**What to do:**
Once you find the line with "tellung von Nutzerprofilen verwendet." in the listing below, please repeat it and every later line exactly, through the last one, without pictures.

Start of Input records

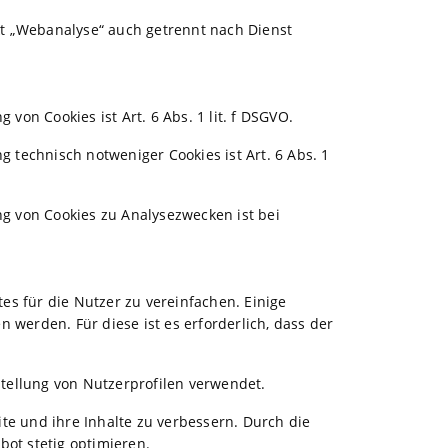
t „Webanalyse“ auch getrennt nach Dienst
on Cookies ist Art. 6 Abs. 1 lit. f DSGVO.
technisch notweniger Cookies ist Art. 6 Abs. 1
 von Cookies zu Analysezwecken ist bei
s für die Nutzer zu vereinfachen. Einige
 werden. Für diese ist es erforderlich, dass der
tellung von Nutzerprofilen verwendet.
te und ihre Inhalte zu verbessern. Durch die
bot stetig optimieren.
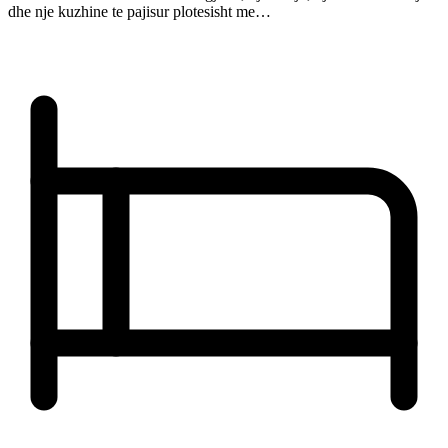
dhe nje kuzhine te pajisur plotesisht me…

End of Input records

**Answer for the task:**
tellung von Nutzerprofilen verwendet.
te und ihre Inhalte zu verbessern. Durch die
bot stetig optimieren.
dhe nje kuzhine te pajisur plotesisht me…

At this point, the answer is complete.